Same shape as iteration 2: sub_44A520 returns false, but the caller list (holding the helper_a -> helper_b edge) is non-NULL. Test 2 passes. helper_b is kept.

Iteration 4 -- cg[4] = dead_fn

v7      = cg[4] node ptr
v12     = section record for idx 8 (.text.dead_fn)
v6      = sub_44A520(ctx, 4)                = FALSE
*((_QWORD*)v7 + 5)                          = NULL             (no callers)
*((_BYTE*)v7 + 50)                          = 0                (not address-taken)

Control falls into the big else if ((unsigned int)sub_440350(ctx, v12, ...)) block. sub_440350 reads *(u16*)(v12+6) == 0xFFFF, takes the post-merge remap path, and returns a nonzero symbol index -- so we do not defer. sub_443500 returns false (not a CUDA syscall). The flag byte is 0x00, so v28 & 4 == 0, and sub_440230(0) returns false (the section has no UF-stub prefix).

All seven tests have now failed to keep dead_fn alive. The removal cascade begins.

Removal Cascade for dead_fn

With -v active (ctx+64 low bit), the first diagnostic is printed:

dead function 4(dead_fn)

Stage 1. *(section+5) = (flags & 0xFC) | 0x01 sets the callgraph-side death bit. For idx 8 this flips from 0x00 to 0x01.

Stage 2. The code section itself is neutralized:

v34 = sub_440350(ctx, v12, ...)             = 4      (resolved sym idx)
v162 = sub_440590(ctx, 4)                   = section record for idx 8
v40 = sub_440350(ctx, v162, ...)            = 4      (self-resolution for sanity)
v46 = sub_442270(ctx, 4, ...)               = sym record for sec sym 4
*(v46 + 32) = 0                              ; data_ptr = NULL
*(v46 + 48) = 1                              ; size = sentinel 1
walk *(v46+72) reloc list, sub_431000 each, sub_464520 head
*(v46 + 72) = 0; *(v46 + 80) = 0

Verbose output:

removed un-used section .text.dead_fn (4)

Stage 3. sub_442760(ctx, 4, 0x70000000) walks the sh_info chain looking for the NVIDIA info section whose +44 field equals 4. It finds idx 10 (.nv.info.dead_fn), and the same zero+sentinel pattern applies:

removed un-used section .nv.info.dead_fn (17)

Stage 4. sub_442760(ctx, 4, 9) finds idx 9 (.rela.text.dead_fn):

removed un-used section .rela.text.dead_fn (16)

Stage 5. sub_442760(ctx, 4, 4) (SHT_NOTE) returns 0 -- dead_fn had no per-function note, so nothing happens here.

Stage 6. The OCG constant section is located by name rather than sh_info.

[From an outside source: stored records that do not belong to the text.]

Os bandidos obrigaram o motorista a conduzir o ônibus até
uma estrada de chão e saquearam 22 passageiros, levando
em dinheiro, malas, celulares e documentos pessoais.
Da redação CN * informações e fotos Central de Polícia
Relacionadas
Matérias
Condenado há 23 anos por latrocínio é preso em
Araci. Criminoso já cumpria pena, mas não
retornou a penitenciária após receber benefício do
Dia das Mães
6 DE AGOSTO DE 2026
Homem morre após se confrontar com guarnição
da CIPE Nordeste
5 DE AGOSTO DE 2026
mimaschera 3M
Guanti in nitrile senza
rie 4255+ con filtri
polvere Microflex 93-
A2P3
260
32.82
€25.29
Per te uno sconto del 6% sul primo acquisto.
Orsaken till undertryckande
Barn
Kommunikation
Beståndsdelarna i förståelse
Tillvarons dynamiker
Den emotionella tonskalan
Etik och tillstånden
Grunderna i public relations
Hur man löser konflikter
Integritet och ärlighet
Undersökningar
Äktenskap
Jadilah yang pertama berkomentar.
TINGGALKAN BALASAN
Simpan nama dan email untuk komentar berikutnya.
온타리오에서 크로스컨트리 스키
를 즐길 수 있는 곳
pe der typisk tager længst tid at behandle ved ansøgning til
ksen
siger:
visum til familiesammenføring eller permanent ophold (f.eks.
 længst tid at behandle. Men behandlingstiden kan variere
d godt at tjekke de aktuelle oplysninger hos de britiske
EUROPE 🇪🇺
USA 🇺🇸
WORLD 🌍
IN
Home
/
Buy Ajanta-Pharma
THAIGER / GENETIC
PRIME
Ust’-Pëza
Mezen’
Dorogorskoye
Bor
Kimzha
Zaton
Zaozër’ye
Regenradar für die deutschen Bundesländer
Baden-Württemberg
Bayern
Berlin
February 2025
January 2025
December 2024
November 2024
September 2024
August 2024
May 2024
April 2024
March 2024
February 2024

The writer vtable at *(ctx+488) + 136 yields the OCG prefix (".nv.constant" in this build); sprintf(s, "%s.%s", prefix, "dead_fn") gives ".nv.constant.dead_fn". sub_4411D0(ctx, s) returns 11. sub_442270(ctx, 11) pulls the record; its +44 (sh_info) is 8, matching our code section idx, so the single-instance path runs and prints:

removed un-used section .nv.constant.dead_fn (18)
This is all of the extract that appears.